--- START ---

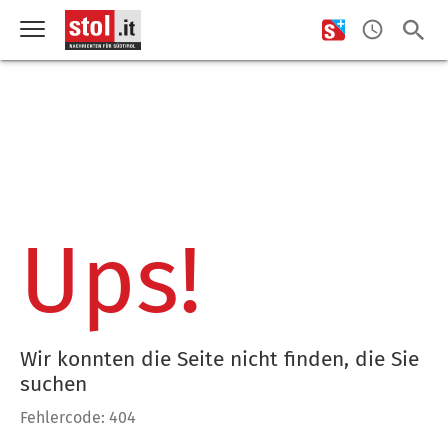
Ups!
Wir konnten die Seite nicht finden, die Sie
suchen
Fehlercode: 404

--- END ---

= What is being asked =
Having found the line with "Wir konnten die Seite nicht finden, die Sie" in the listing above, transcribe it and every line after it to the end, exactly, with no additions.

= Answer area =
Wir konnten die Seite nicht finden, die Sie
suchen
Fehlercode: 404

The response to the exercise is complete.